The thermistor 80 can be arranged on a flexible PCB (not illustrated) of the HDD 1. However, the thermistor 80 may be arranged in any area of the HDD 1 to measure the internal temperature of the HDD 1. Information is typically transferred from the R/W channel 72 to a host interface 73. The host interface 73 can include a control circuit to interface with a system such as a personal computer to communicate with the HDD 1.

The R/W channel 72 can convert an analog signal read by the head 31 in a preproduction mode and amplified by the pre-amplifier 71 to a digital signal read by a host computer (not illustrated), and can output a converted signal to the host interface 73. Also, when user data received through the host interface 73 in a write mode is converted so that a write signal is output to the pre-amplifier 71, the pre-amplifier 71 can convert a write signal to a write current to be output through the head 31.

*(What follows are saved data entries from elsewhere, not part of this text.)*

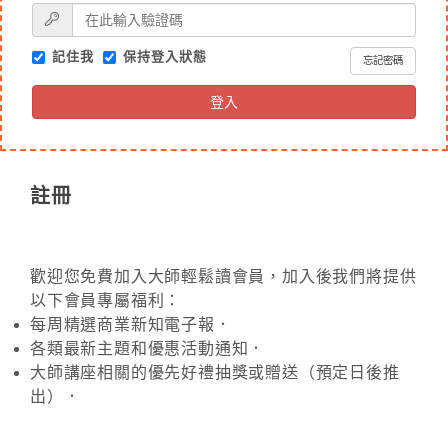
記住我
保持登入狀態
忘記密碼
登入
註冊
歡迎您免費加入大師輕鬆讀會員，加入後我們將提供
以下會員專屬福利：
每周精選商業新知電子報．
各類最新主題和優惠活動通知．
大師講座相關的優先好禮抽獎或贈送（預定日後推
出）．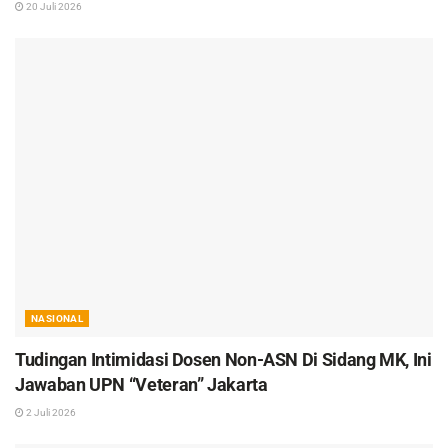
20 Juli 2026
NASIONAL
Tudingan Intimidasi Dosen Non-ASN Di Sidang MK, Ini
Jawaban UPN “Veteran” Jakarta
2 Juli 2026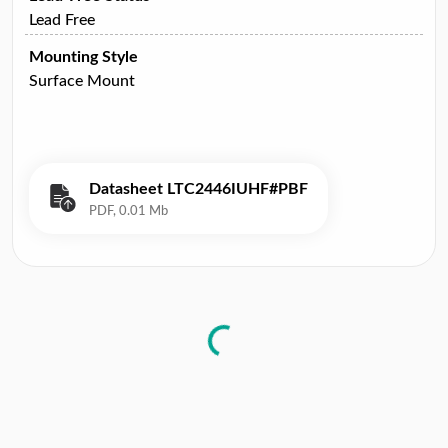
Lead Free
Mounting Style
Surface Mount
Datasheet LTC2446IUHF#PBF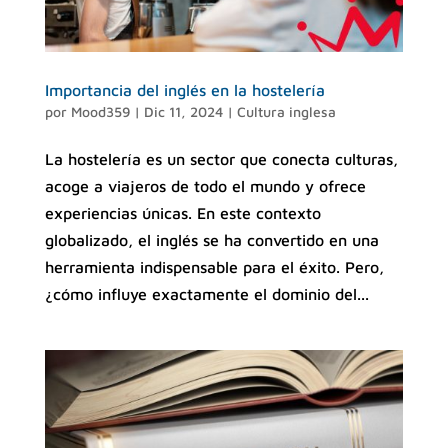
Importancia del inglés en la hostelería
por
Mood359
|
Dic 11, 2024
|
Cultura inglesa
La hostelería es un sector que conecta culturas,
acoge a viajeros de todo el mundo y ofrece
experiencias únicas. En este contexto
globalizado, el inglés se ha convertido en una
herramienta indispensable para el éxito. Pero,
¿cómo influye exactamente el dominio del...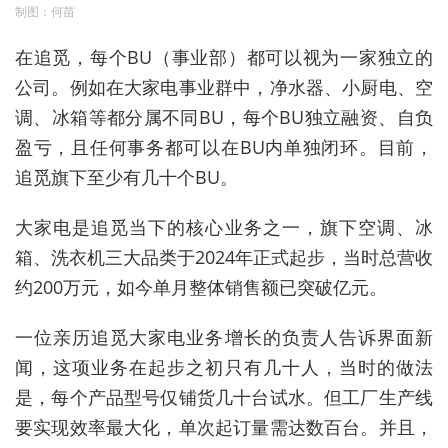
制图：何苗
在追觅，每个BU（事业部）都可以视为一家独立的
公司。例如在大家电事业群中，净水器、小厨电、空
调、冰箱等都分属不同BU，每个BU独立融资、自负
盈亏，且任何事务都可以在BU内单独闭环。目前，
追觅旗下至少有几十个BU。
大家电是追觅当下的核心业务之一，旗下空调、冰
箱、洗衣机三大品类于2024年正式起步，当时总营收
约200万元，如今单月整体销售额已突破亿元。
一位亲历追觅大家电业务增长的负责人告诉界面新
闻，这项业务在起步之初只有几十人，当时的做法
是，每个产品型号仅铺货几十台试水。但
工厂
生产线
要实现效率最大化，单次起订量需达
数百台
。并且，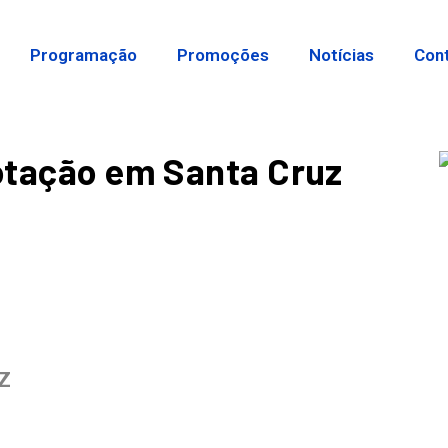
Programação
Promoções
Notícias
Con
votação em Santa Cruz
Z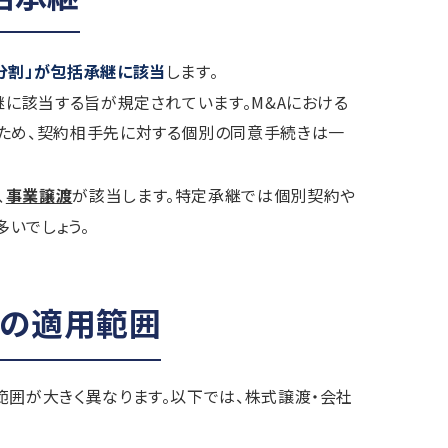
分割」が包括承継に該当
します。
継に該当する旨が規定されています。M&Aにおける
るため、契約相手先に対する個別の同意手続きは一
、
事業譲渡
が該当します。特定承継では個別契約や
いでしょう。
継の適用範囲
範囲が大きく異なります。以下では、株式譲渡・会社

The controller 70 may be a digital signal processor (DSP), a microprocessor, or a microcontroller, and may be embodied by software or firmware. The controller 70 can supply a control signal to the R/W channel 72 to read data from the disk 10 or to write data to the disk 10. Also, the controller 70 can perform an algorithm to set a critical temperature to activate a write-verify function which will be described in more detail below.

FIG. 3 is a flowchart illustrating a method of setting a write-verify temperature according to an exemplary embodiment of the present inventive concept. FIG. 4 is a table illustrating an example of bit error rates (BERs) measured for each head and each zone. FIG. 5 is a table illustrating an example of critical temperatures to activate a write-verify function and a performance level with respect to a range of the BER. FIG. 6 is a table illustrating an example of critical temperatures to activate a write-verify function set for each head and each zone.

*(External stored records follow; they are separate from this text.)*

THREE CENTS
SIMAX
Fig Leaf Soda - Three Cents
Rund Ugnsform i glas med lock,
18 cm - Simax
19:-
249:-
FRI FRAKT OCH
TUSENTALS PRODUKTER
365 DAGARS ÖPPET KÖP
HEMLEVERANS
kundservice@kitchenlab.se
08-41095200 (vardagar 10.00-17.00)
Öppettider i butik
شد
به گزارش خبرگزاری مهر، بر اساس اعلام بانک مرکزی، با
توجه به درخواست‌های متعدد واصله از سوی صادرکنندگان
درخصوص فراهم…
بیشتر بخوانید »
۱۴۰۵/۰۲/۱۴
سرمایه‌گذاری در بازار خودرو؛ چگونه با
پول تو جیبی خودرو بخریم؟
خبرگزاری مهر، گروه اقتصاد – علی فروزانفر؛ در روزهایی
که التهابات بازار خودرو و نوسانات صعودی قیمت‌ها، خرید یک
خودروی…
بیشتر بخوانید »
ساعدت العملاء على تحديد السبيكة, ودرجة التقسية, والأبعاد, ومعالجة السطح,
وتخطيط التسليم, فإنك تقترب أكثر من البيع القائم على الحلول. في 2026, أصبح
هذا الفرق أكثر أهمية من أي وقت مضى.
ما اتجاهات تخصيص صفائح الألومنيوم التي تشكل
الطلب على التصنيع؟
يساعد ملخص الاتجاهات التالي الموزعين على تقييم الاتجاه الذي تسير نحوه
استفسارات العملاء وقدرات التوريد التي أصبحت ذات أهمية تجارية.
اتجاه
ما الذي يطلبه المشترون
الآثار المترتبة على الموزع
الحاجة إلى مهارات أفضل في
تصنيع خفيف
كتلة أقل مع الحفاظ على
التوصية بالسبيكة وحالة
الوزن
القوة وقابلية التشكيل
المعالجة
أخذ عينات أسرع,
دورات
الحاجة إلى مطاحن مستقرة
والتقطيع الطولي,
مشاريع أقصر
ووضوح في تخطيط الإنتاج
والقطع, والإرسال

In general, the HDD 1 can be manufactured through a series of a mechanical assembly process, a servo write process, a function test process, a burn-in process, a final test process, and an acceptance process. In the servo write process, a write operation can be performed with respect to the overall surface of the disk 10 at a constant interval to set data position information. In the function test process, it can be determined whether the servo write operation is defective.

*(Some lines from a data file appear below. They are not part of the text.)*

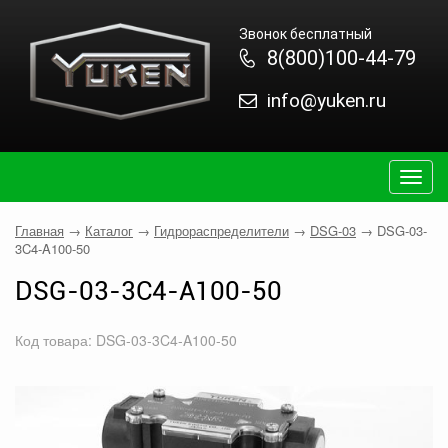
Звонок бесплатный
8(800)100-44-79
info@yuken.ru
Togg
navig
Главная
→
Каталог
→
Гидрораспределители
→
DSG-03
→
DSG-03-
3C4-A100-50
DSG-03-3C4-A100-50
Код товара: DSG-03-3C4-A100-50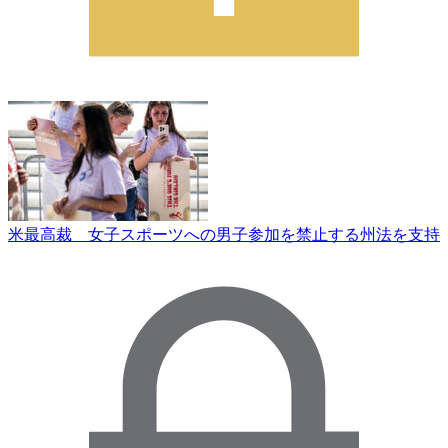
米最高裁 女子スポーツへの男子参加を禁止する州法を支持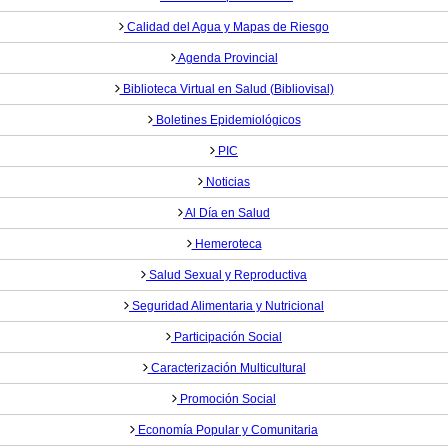
Calidad del Agua y Mapas de Riesgo
Agenda Provincial
Biblioteca Virtual en Salud (Bibliovisal)
Boletines Epidemiológicos
PIC
Noticias
Al Día en Salud
Hemeroteca
Salud Sexual y Reproductiva
Seguridad Alimentaria y Nutricional
Participación Social
Caracterización Multicultural
Promoción Social
Economía Popular y Comunitaria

The burn-in process, which generally takes the longest time in the manufacturing process of the HDD 1, can be performed by the controller in a burn-in room that is hot and humid without a separate test system. The controller 70 can perform the burn-in process using firmware stored in the memory 74.

In the burn-in process, a defect portion existing on the disk 10 can be found in advance so that the defect portion is processed so as not to be used by a user when using the HDD 1. In doing so, a read channel optimization (RCO) process to control channel parameters according to the intrinsic nature of each of the HDDs that are mass-produced can be performed.

The method of setting a write-verify temperature according to the present embodiment can be performed in a burn-in process by the controller 70 of the HDD 1. In the final test process, it can be determined whether the HDD 1 which passed the burn-in process has been processed without abnormal defects. In the acceptance process, an outer appearance test, noise, and model name can be compared to those stored in a maintenance cylinder (M/C) before packing the HDD 1.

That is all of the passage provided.